İlişkiyi sabote eden 3 şey

05.11.2021
389
İlişkiyi sabote eden 3 şey

Her ilişkinin kendine has meseleleri olduğu bir asıl. Fakat bir genelleme yapmaya kalkarsak çoğu ilişkinin hoş durumunu sekteye uğratan ortak tutum şekilleriyle karşılaşırız.

Sizi belki sizin belki de partnerinizin 3 tutumuyla yüzleştireceğiz. Bu tavırlar size aitse siz partnerinize aitse de partneriniz artık ilişkinizi sabote etmeye bir son verin.

1. Her şeyi sizin bildiğinize inanmak

Belki tam suallerin yanıtlarına sahip olan sizsinizdir fakat kumpaslı olarak eşinizin kusurlarına dikkat toplayıp düzenlemeye çalışmak onun asabını bozmaktan başka bir işe afacan. Aralıksız yanılgı düzenleyici konumda olmak sizi itici bir profilin içine sokar.

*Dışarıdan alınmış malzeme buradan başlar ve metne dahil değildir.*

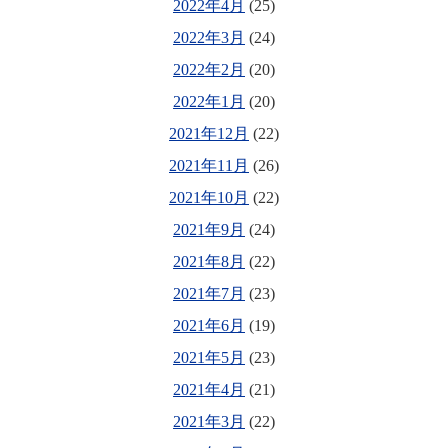
2022年4月
(25)
2022年3月
(24)
2022年2月
(20)
2022年1月
(20)
2021年12月
(22)
2021年11月
(26)
2021年10月
(22)
2021年9月
(24)
2021年8月
(22)
2021年7月
(23)
2021年6月
(19)
2021年5月
(23)
2021年4月
(21)
2021年3月
(22)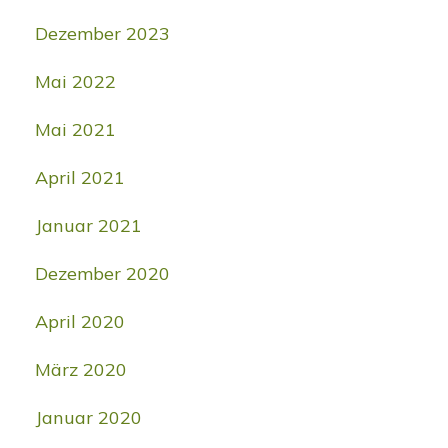
Dezember 2023
Mai 2022
Mai 2021
April 2021
Januar 2021
Dezember 2020
April 2020
März 2020
Januar 2020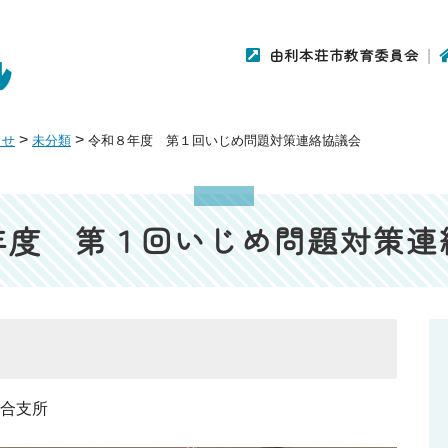
由利本荘市教育委員会
>
>
らせ
未分類
令和８年度 第１回いじめ問題対策連絡協議会
年度 第１回いじめ問題対策連
総合支所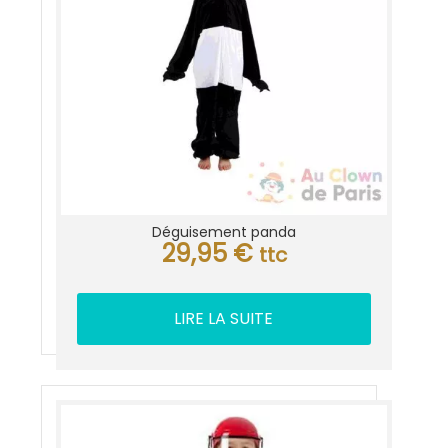
Déguisement panda
29,95
€
ttc
LIRE LA SUITE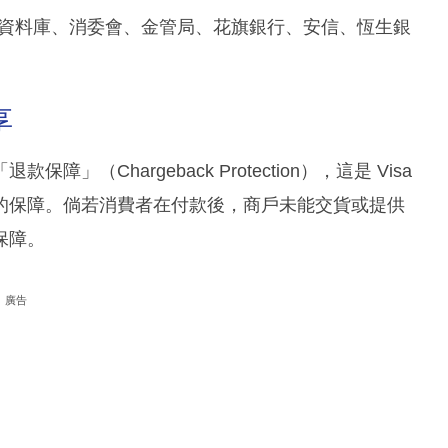
：新傳媒資料庫、消委會、金管局、花旗銀行、安信、恆生銀
享
Chargeback Protection），這是 Visa
的保障。倘若消費者在付款後，商戶未能交貨或提供
保障。
廣告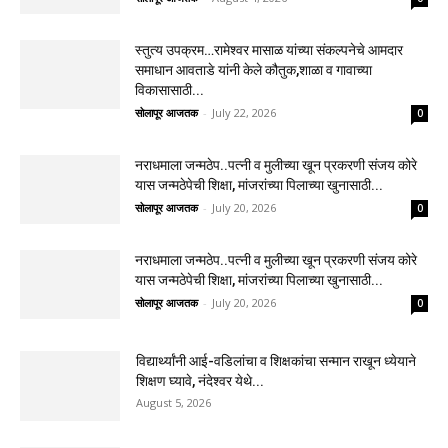
स्तुत्य उपक्रम…रामेश्वर मासाळ यांच्या संकल्पनेचे आमदार
समाधान आवताडे यांनी केले कौतुक,शाळा व गावाच्या
विकासासाठी...
सोलापूर आजतक
-
July 22, 2026
0
नराधमाला जन्मठेप..पत्नी व मुलीच्या खून प्रकरणी संजय कोरे
यास जन्मठेपेची शिक्षा, मांजरांच्या पिलाच्या खुनासाठी...
सोलापूर आजतक
-
July 20, 2026
0
नराधमाला जन्मठेप..पत्नी व मुलीच्या खून प्रकरणी संजय कोरे
यास जन्मठेपेची शिक्षा, मांजरांच्या पिलाच्या खुनासाठी...
सोलापूर आजतक
-
July 20, 2026
0
विद्यार्थ्यांनी आई-वडिलांचा व शिक्षकांचा सन्मान राखून ध्येयाने
शिक्षण घ्यावे, नंदेश्वर येथे...
August 5, 2026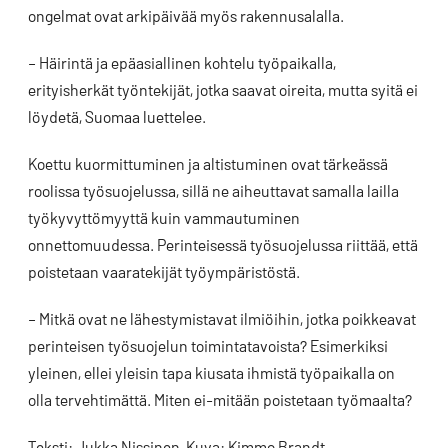
ongelmat ovat arkipäivää myös rakennusalalla.
– Häirintä ja epäasiallinen kohtelu työpaikalla,
erityisherkät työntekijät, jotka saavat oireita, mutta syitä ei
löydetä, Suomaa luettelee.
Koettu kuormittuminen ja altistuminen ovat tärkeässä
roolissa työsuojelussa, sillä ne aiheuttavat samalla lailla
työkyvyttömyyttä kuin vammautuminen
onnettomuudessa. Perinteisessä työsuojelussa riittää, että
poistetaan vaaratekijät työympäristöstä.
– Mitkä ovat ne lähestymistavat ilmiöihin, jotka poikkeavat
perinteisen työsuojelun toimintatavoista? Esimerkiksi
yleinen, ellei yleisin tapa kiusata ihmistä työpaikalla on
olla tervehtimättä. Miten ei-mitään poistetaan työmaalta?
Teksti: Jukka Nissinen, Kuva: Kimmo Brandt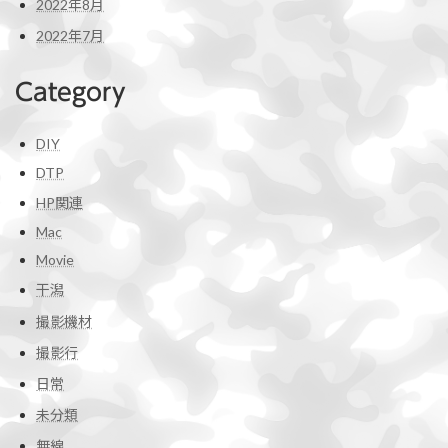
2022年8月
2022年7月
Category
DIY
DTP
HP関連
Mac
Movie
干潟
撮影機材
撮影行
日常
未分類
無線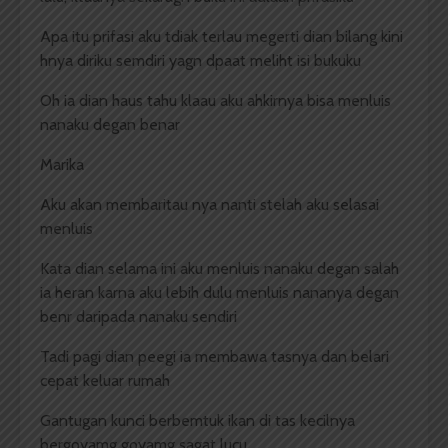
Apa itu prifasi aku tdiak terlau megerti dian bilang kini
hnya diriku semdiri yagn dpaat meliht isi bukuku
Oh ia dian haus tahu klaau aku ahkirnya bisa menluis
nanaku degan benar
Marika
Aku akan membaritau nya nanti stelah aku selasai
menluis
Kata dian selama ini aku menluis nanaku degan salah
ia heran karna aku lebih dulu menluis nananya degan
benr daripada nanaku sendiri
Tadi pagi dian peegi ia membawa tasnya dan belari
cepat keluar rumah
Gantugan kunci berbemtuk ikan di tas kecilnya
bergoyamg goyamg sagat lucu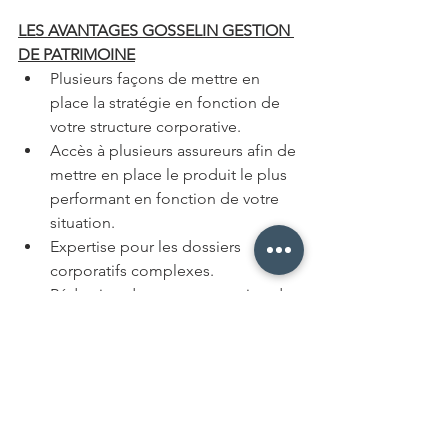
LES AVANTAGES GOSSELIN GESTION 
DE PATRIMOINE
Plusieurs façons de mettre en 
place la stratégie en fonction de 
votre structure corporative.
Accès à plusieurs assureurs afin de 
mettre en place le produit le plus 
performant en fonction de votre 
situation.
Expertise pour les dossiers 
corporatifs complexes.
Rédaction de votre convention de 
partage inclus.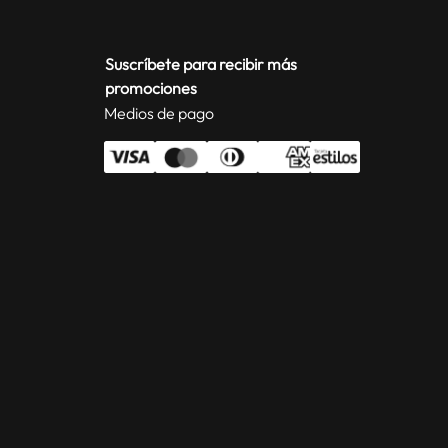
Suscríbete para recibir más
promociones
Medios de pago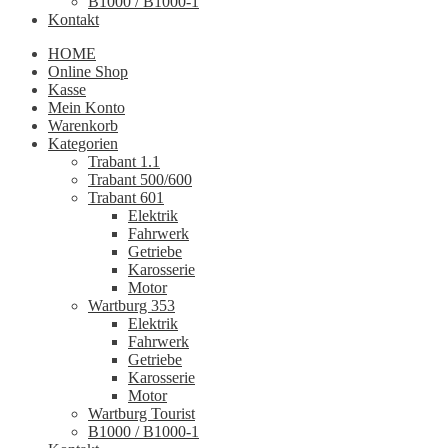
B1000 / B1000-1
Kontakt
HOME
Online Shop
Kasse
Mein Konto
Warenkorb
Kategorien
Trabant 1.1
Trabant 500/600
Trabant 601
Elektrik
Fahrwerk
Getriebe
Karosserie
Motor
Wartburg 353
Elektrik
Fahrwerk
Getriebe
Karosserie
Motor
Wartburg Tourist
B1000 / B1000-1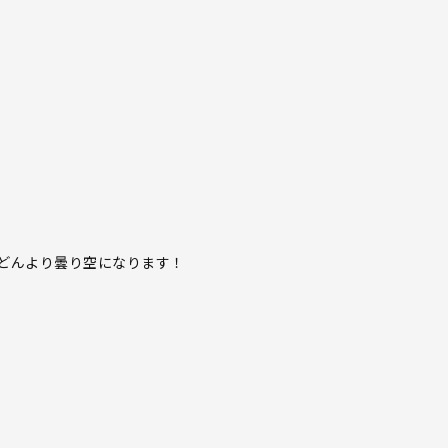
どんより曇り空になります！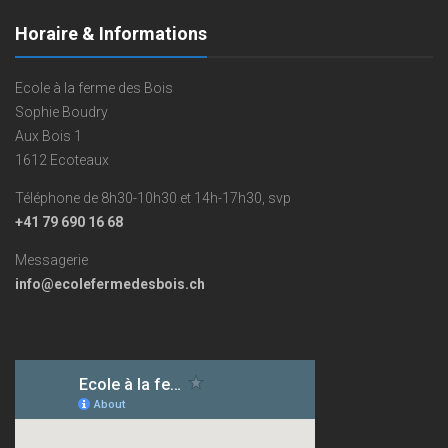
Horaire & Informations
Ecole à la ferme des Bois
Sophie Boudry
Aux Bois 1
1612 Ecoteaux
Téléphone de 8h30-10h30 et 14h-17h30, svp
+41 79 690 16 68
Messagerie
info@ecolefermedesbois.ch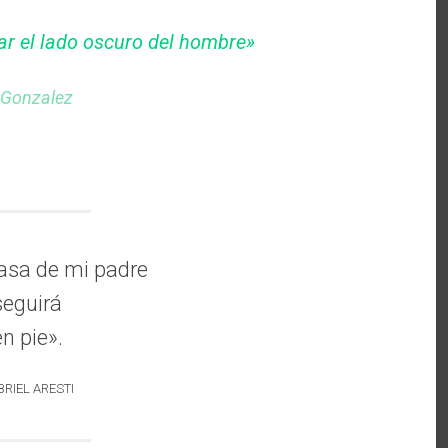
ar el lado oscuro del hombre»
 Gonzalez
casa de mi padre
seguirá
en pie».
BRIEL ARESTI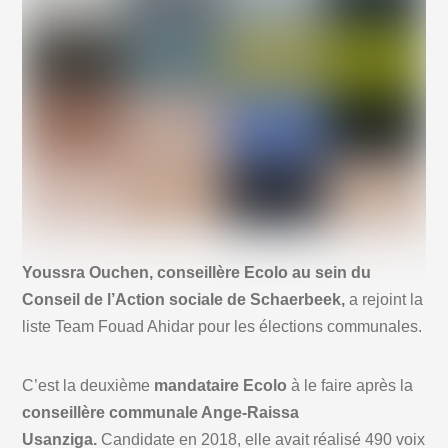
Youssra Ouchen, conseillère Ecolo au sein du
Conseil de l’Action sociale de Schaerbeek,
a rejoint la
liste Team Fouad Ahidar pour les élections communales.
C’est la deuxième
mandataire Ecolo
à le faire après la
conseillère communale Ange-Raissa
Usanziga.
Candidate en 2018, elle avait réalisé 490 voix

Ama azıcık kendinizi yakalamayı ilişkinin ‘çok öğreneni’ olmamayı deneyin. Üstelik şunu da göz arkasını etmeyin ki sürekli yanılgısı düzenlenen ya da fikirleri için uyarılan onaylanmayan şahıs zamanla fikirlerini beyan etmekten kaçabilir. Bu da zaman içinde gerilim ve bağlantısızlık meselesini getirir ilişkiye.

2. Bağlantı kuramamak

İlişkinizin yürümesini istiyorsanız partnerinizle bağlantı kurmak zorundasınız. Bir şey canınızı sıkıyorsa onu içinize atmaktan ya da partnerinizin kendiliğinden hipotez etmesini beklemektense partnerinize sizi üzen şeyi sarihçe anlatın. Aynı şey onun için de geçerli. Şayet onun drama ve mutsuz olduğuna hissediyorsanız kesinlikle neler olduğunu mesele.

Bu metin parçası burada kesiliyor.